None of our men died, thanks be to God; only seven or eight were wounded, and they are now well. Don Rodrigo—who had set out that morning, as I have said, with the other troops—learning en route of the victory, sent the soldiers to Nicolas Gonçalez as reënforcements, and himself returned to the camp.
Now your Reverence will see whether we could ever have taken the camp by starvation, as they said we could; it contained grain-fields, banana patches, a brook of very pure water, and six or seven thousand baskets of rice—which for them was very extensive provision. Nicolas Gonçalez fortified himself with his troops in two places: Captain Bezerra, with fifty soldiers, occupied the king’s house which had been set aside for his Majesty [the king of Spain], and Nicolas Gonçalez remained with the rest of the forces in the principal stockade where the artillery was; while they burned all the other stockades, and the houses, rice, and grain-fields, and brought down the four pieces of artillery. This they did in two days, to the admiration of all—even of the gunners, who held it to be impossible. Those men would have abandoned them, if his Lordship had not remained firm in his intention of not going until the cannon came down—not wishing Corralat to say that the Spaniards could not bring down what he had taken up, although he did it with two thousand Indians, in six months, and our men did it in two days with four rowers [barrigas].

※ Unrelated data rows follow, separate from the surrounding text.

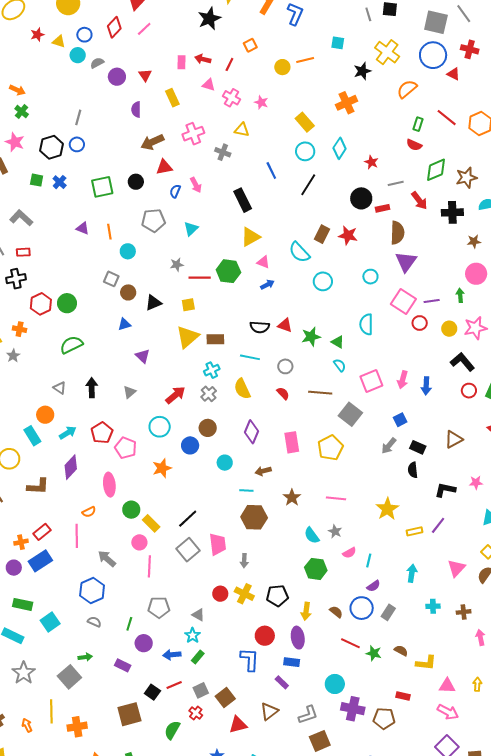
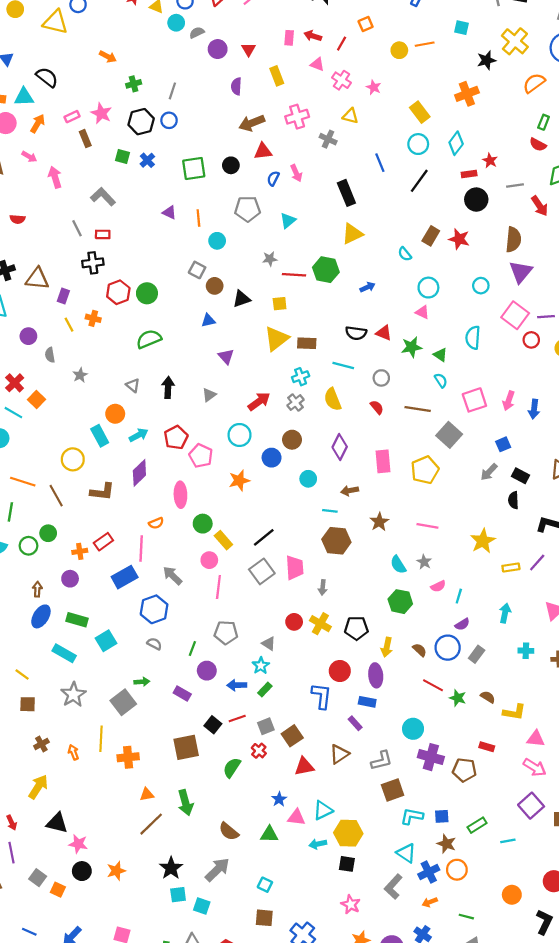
green cross: (22, 112) -> (134, 84), moved, turned 32
red rectangle: (382, 208) -> (469, 174), moved
cyan semicircle: (299, 252) -> (405, 254), size x0.6
pink triangle: (263, 262) -> (422, 312), moved
gray star: (13, 356) -> (80, 375), moved
blue rectangle: (40, 561) -> (125, 577), moved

I cannot deny that the joy of that day was very great, but the death of the two Recollect fathers distressed us greatly—his Lordship having tried to the utmost of his power to deliver them from the Moros. Although they had captured three at Pintados, one of them was killed by our own men[18] under Nicolas Gonçalez, on the day when he surprised the enemy’s fleet at Punta de San Sebastian, formerly Punta de Flechas. One the Moros killed on the day when we gained the lower port, because, when they were fleeing with their wives and captives to the upper fort, this good servant of God being unable to travel very fast on account of having been ill, they killed him with a shower of blows; and then hanged him, dead, from a tree so that we should see him from the camp. But, because we were at a distance, we could not, although we saw him, get possession of his body—especially as they took it away early the next day; and we were unable to find out what they did with it. The other father they killed on the hill, through rage, on the day that Nicolas Gonçalez won the hill—although he did not die until the following day, in the mosque below the hill, before the altar. It comforted him greatly to see already blessed, with the title of Nuestra Señora de la Buen Succeso [“Our Lady of Success”], the building which a little while before had stood there dedicated to Mahoma. Five fathers whom we found at the camp were present at his death; and the next morning we buried him in the sea, not being willing to leave his sacred body to the hands of the barbarians. When I was washing him to prepare him for burial, I was astounded at the great number of wounds and cruel campilan blows with which they had mutilated his whole body; and then I wondered at his patience and endurance. The soldiers too admired the great zeal of this holy man, because, when they found him thus wounded in a corner of the fort, he did not complain, but immediately asked if there were any wounded soldier for him to confess. When he was told that he must not fatigue himself, and that we had brought a Jesuit father for that very purpose, he was greatly rejoiced, and asked to have him brought so that he might confess to him; Father Melchor de Vera came up at once.